When clients first visit Heyday, they fill out a survey detailing their skin type and experience with facials, which is followed by a conversation with an aesthetician. The aesthetician then devises a customized facial around the customer’s skin needs and, following the appointment, sends an email detailing what was discussed, recommended products, and suggestions for how to care for the skin for the next 30 days and what type of facial to receive next. As customers continue to return to Heyday, more information about their skin is collected during the various times of the year and after certain events (like a sunburn), which allows Heyday to become more sophisticated in tailoring its experiences.

“When you extract the facial out of the spa, it allows you to reframe the conversation around health and wellness, and change the way people engage with it,” co-founder Adam Ross said.

The untethering of the spa and salon experience to focus on one particular service is a larger underlying trend at play as more consumers seek an experience for their time and money. Heyday is part of a slew of competitors and peers offering on-demand services that break down the traditional spa or salon dynamic, like Drybar, which separated the blowout from the larger salon experience. Alchemy 43 aims to unbundle Botox injectables and fillers from the doctor’s office, while The Ritualist serves as a kind of Uber-for-facials by bringing them to the convenience of your home. Larger industry players have taken notice, with Unilever Ventures and U.K.-based retailer Debenhams investing in on-demand beauty platform Blow in 2017, for example.
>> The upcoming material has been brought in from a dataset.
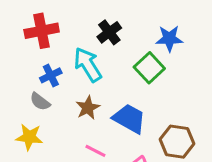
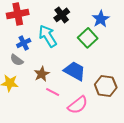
blue star: (169, 38) -> (101, 19), turned -30
brown star: (88, 108) -> (42, 74), moved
And as the experiential and customized beauty space sees more players, Heyday is looking to distinguish itself by deepening engagement with clients through its online and e-commerce experience.
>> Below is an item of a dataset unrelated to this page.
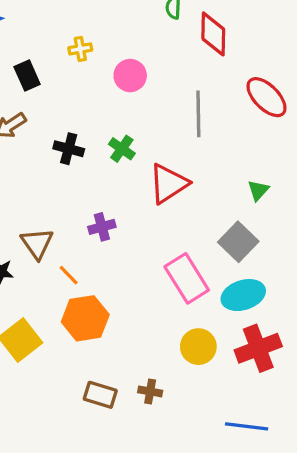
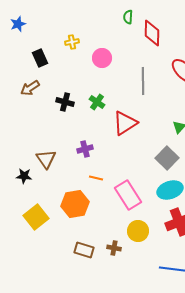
orange line: (69, 275) -> (96, 178), moved, turned -32
pink rectangle: (187, 278) -> (128, 195), moved
yellow circle: (198, 347) -> (138, 231), moved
The updated website will be able to take the same information from the brick-and-mortar stores and provide customers with a personalized digital experience based on their past skin concerns, product recommendations, seasonal changes, environmental factors and skin reactions to certain life events like stress. Specifically, the backend of the website will provide a more seamless experience between e-commerce, facial bookings and its skin-care database, co-founder Michael Pollak said. For example, customers currently receive an email following their appointment, and if they desire to shop on the Heyday website, a new tab will open up for the separate storefront; with the update, they will be able to login to Heyday, track their skin history and see product recommendations, as well as message Heyday team members if they are unable to access a physical location.
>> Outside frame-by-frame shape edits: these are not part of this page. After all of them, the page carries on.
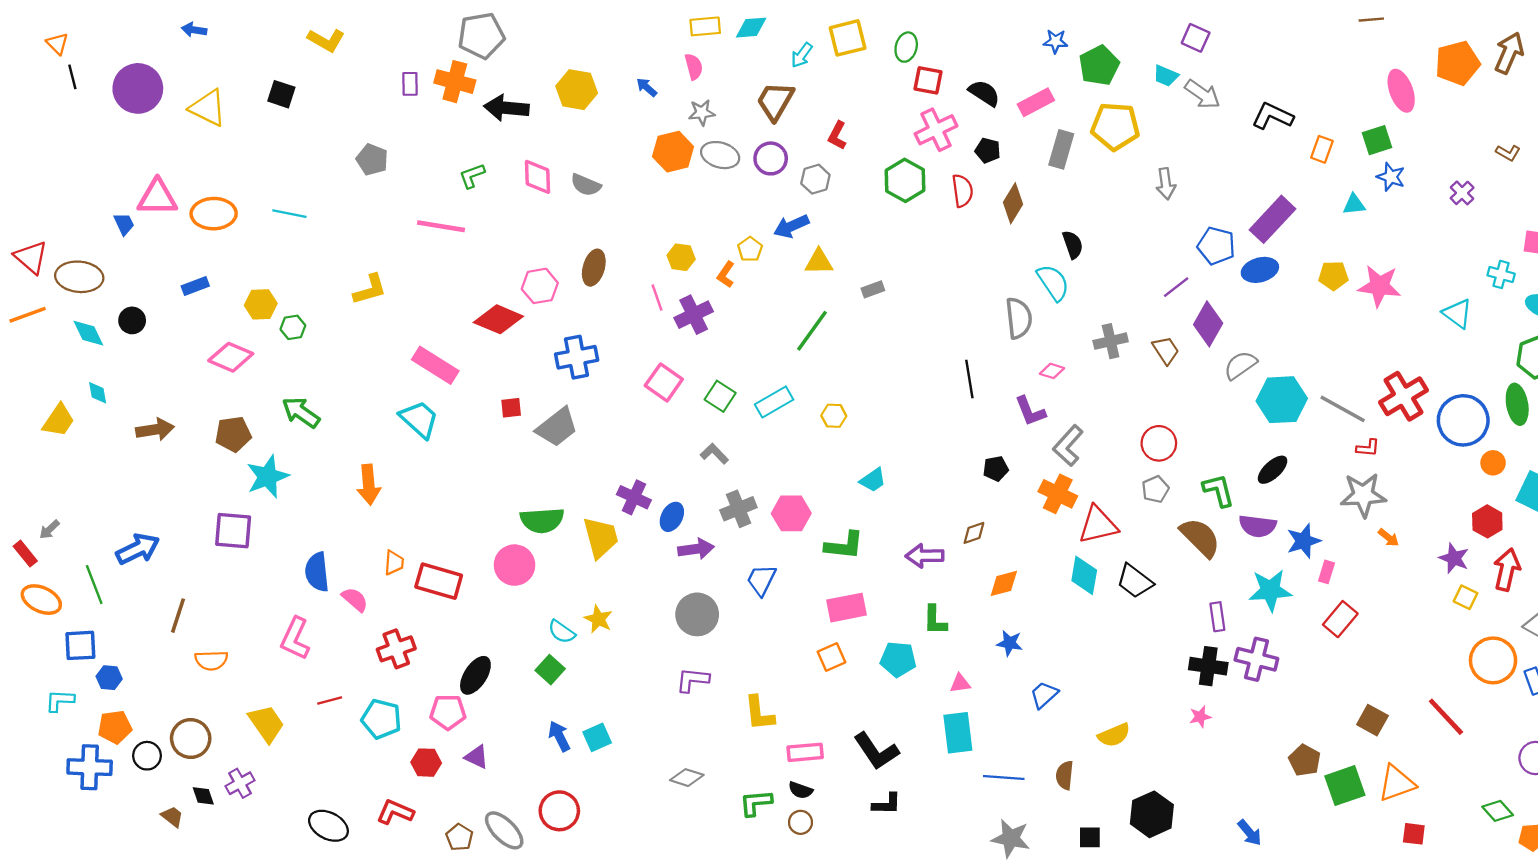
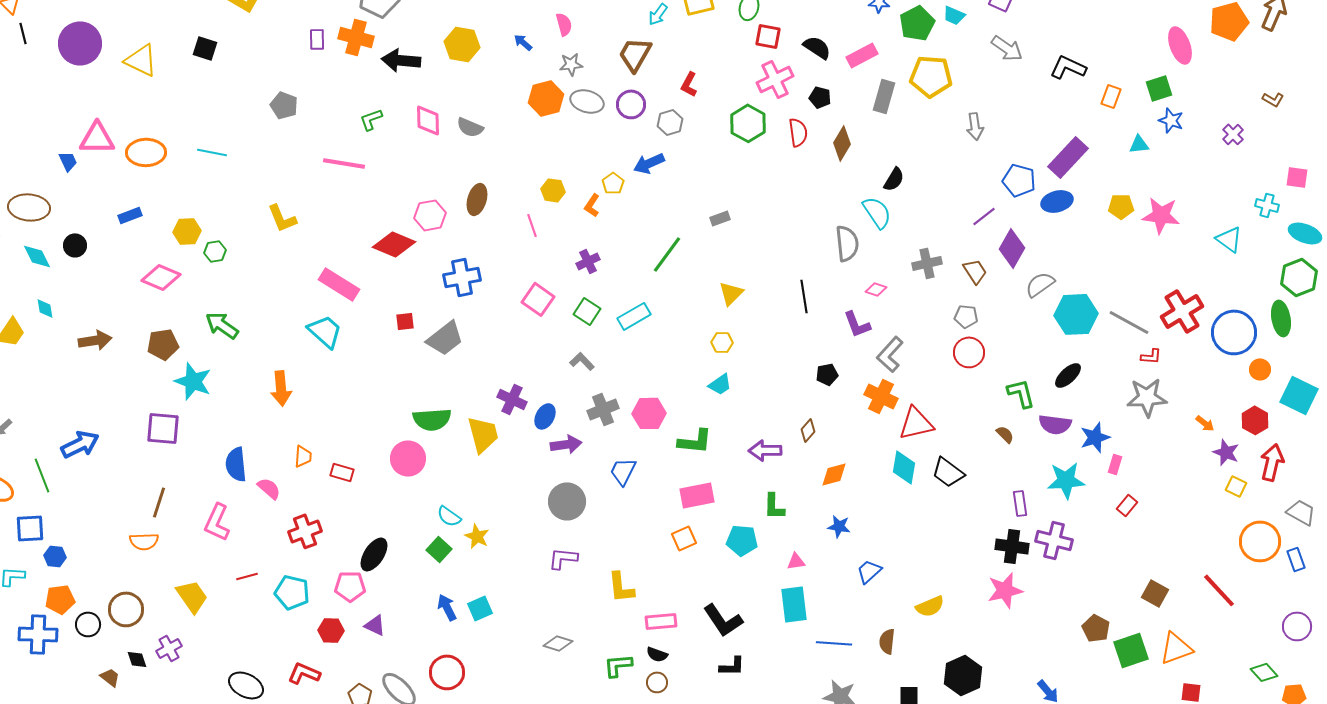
cyan trapezoid: (1166, 76) -> (954, 15), moved
black semicircle: (1073, 245) -> (894, 179), turned 50
yellow triangle: (819, 262) -> (731, 293), moved, turned -44
yellow L-shape: (370, 289) -> (282, 218), turned 84
purple cross: (694, 315) -> (588, 261), moved, size x0.7
yellow hexagon: (834, 416) -> (722, 342), moved
cyan star: (268, 477) -> (193, 381), turned -30
gray pentagon: (1155, 489) -> (966, 316), moved, turned 30
brown diamond: (974, 533) -> (808, 430), turned -30
brown semicircle: (1200, 537) -> (1005, 434), size x0.5
orange arrow: (1389, 537) -> (1205, 423), moved
red rectangle: (439, 581) -> (342, 472), size x0.6
brown line: (178, 616) -> (159, 502), moved
yellow star: (598, 619) -> (477, 536), moved
red rectangle: (1340, 619) -> (1127, 505), size x0.7
pink star: (1200, 717) -> (1005, 590), size x1.8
“We have a comprehensive database, so when a customer comes in to visit, every facial and product [used] is digitized, and it’s used behind the scenes to better customize an experience,” Ross said, adding that it provides the business a “high degree of sophistication” that other spas do not offer.

While the new site will close the loop on the service and recommendation experience by selling featured products, Heyday is not offering its own private-label products. Instead, it sells from brands like Herbivore Botanicals and Naturopathica. Ross and his team believe venturing into private-label would undermine its personalized and customized services, since different products from a variety of brands and price points can address more skin issues than one singular brand. Additionally, Heyday could lose the trust of customers if they feel there is a bait-and-switch, where the facial experience feels more like a funnel to just sell them on private-label products.

That is why the e-commerce push is meant to improve the brick-and-mortar experience for Heyday, not undermine it. Currently, Heyday sees 40 percent of clients visiting once a month, and 60 percent of new clients as referrals from existing ones, Ross said. This kind of customer loyalty and trust can be leveraged to enrich the online experience, he said, but that the business needs to be “careful and methodical” about how it approaches this.

“E-commerce is a minimal part of the business, and we deliberately haven’t focused on it because the first couple of [years] were about creating an in-store brand. There’s time for e-commerce,” he said.